A Best-match Correction Algorithm

Next-generation sequencing (NGS) technologies are marking the foundations for a new paradigm in genomics and transcriptomics. Nowadays is possible to sequence any microbial organism or meta-genomic sample within hours, and to obtain a whole human genome in less than a month. The sequencing prices are decreasing dramatically, opening to actual personalised medicine. NGS technologies however are error- prone, and correcting errors is a challenge due to multiple factors, including the data sizes (gigabyte scale) and the machine- specific, non-at-random, characteristics of errors and error distributions. Several approaches have been proposed, but yet the problem is a challenge, especially when analysing mixtures of (closely related) species, e.g., highly variable viruses infecting in a host as a swarm, like hepatitis C or human immunodeficiency virus.

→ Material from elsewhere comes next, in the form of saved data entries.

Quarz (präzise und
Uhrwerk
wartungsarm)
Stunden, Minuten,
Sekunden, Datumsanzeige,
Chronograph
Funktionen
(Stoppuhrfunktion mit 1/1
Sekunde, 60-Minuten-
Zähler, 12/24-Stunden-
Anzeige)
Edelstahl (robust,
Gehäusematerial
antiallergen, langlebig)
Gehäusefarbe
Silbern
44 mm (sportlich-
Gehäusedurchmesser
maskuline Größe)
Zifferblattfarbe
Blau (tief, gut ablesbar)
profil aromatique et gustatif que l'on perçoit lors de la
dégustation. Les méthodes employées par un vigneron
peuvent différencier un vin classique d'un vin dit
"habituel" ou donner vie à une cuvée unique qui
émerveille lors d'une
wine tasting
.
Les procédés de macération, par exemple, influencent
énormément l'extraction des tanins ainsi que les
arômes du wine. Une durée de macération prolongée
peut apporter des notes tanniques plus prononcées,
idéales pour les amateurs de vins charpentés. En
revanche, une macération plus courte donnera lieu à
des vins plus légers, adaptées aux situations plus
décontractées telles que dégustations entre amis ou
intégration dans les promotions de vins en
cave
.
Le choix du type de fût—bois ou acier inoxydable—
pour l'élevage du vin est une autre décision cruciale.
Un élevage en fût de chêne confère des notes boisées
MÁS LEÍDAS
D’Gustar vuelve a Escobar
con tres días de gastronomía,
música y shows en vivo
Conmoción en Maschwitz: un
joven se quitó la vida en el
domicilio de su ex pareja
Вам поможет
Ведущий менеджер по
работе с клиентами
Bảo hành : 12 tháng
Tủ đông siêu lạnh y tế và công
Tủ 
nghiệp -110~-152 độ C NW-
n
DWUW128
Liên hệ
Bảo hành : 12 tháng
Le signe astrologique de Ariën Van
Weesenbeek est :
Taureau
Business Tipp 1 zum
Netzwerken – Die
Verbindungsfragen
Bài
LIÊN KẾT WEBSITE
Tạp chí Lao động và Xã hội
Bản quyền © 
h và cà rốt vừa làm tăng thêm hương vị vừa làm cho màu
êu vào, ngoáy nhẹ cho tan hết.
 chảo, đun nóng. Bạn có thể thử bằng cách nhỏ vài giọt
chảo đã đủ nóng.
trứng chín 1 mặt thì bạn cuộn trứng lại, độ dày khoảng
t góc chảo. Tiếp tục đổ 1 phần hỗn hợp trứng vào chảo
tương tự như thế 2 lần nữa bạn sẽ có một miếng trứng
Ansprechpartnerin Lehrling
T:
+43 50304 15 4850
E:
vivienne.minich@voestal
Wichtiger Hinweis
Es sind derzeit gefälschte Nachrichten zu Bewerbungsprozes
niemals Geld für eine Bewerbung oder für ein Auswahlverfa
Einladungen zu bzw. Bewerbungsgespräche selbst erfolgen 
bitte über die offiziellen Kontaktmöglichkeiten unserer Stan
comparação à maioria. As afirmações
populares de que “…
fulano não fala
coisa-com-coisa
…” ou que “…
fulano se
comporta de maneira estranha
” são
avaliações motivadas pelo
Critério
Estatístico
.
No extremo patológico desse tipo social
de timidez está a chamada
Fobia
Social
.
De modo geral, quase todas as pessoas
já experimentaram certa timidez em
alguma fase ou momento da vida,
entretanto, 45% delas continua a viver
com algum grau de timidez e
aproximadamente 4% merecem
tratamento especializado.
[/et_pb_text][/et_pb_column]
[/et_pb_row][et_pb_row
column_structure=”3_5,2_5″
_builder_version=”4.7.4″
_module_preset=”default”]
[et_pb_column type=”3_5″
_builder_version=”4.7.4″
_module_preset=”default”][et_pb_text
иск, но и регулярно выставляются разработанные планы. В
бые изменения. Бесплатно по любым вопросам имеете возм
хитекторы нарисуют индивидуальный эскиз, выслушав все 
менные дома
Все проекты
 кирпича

This work presents a novel error correction algorithm based on k-mer strings with their associated overlap graph, along with an open-source, multi-threaded, implementation. The algorithm, named HErCoOl (High-throughput Error Correction by Oligomers), needs minimal tuning, only an overall error rate and –optionally– information about the genome sizes. HErCoOl was compared against other state-of-the art methods, using empirical NGS data obtained with Roche 454 technology, focusing the benchmarks on mixtures of related species. Results show that HErCoOl improves significantly over the current methods, and the parallelisation scales well with the size of input NGS genome producing long sequence reads, such as Roche 454 or Ion Torrent. HErCoOl provides a fast and efficient error correction of NGS data, especially for mixed samples. Its platform-independent, open-source, multi-threaded implementation assures flexibility for being employed and integrated in any NGS data analysis software.


The source code is available under the GPLv2 license, and runs under the Java Virtual Machine.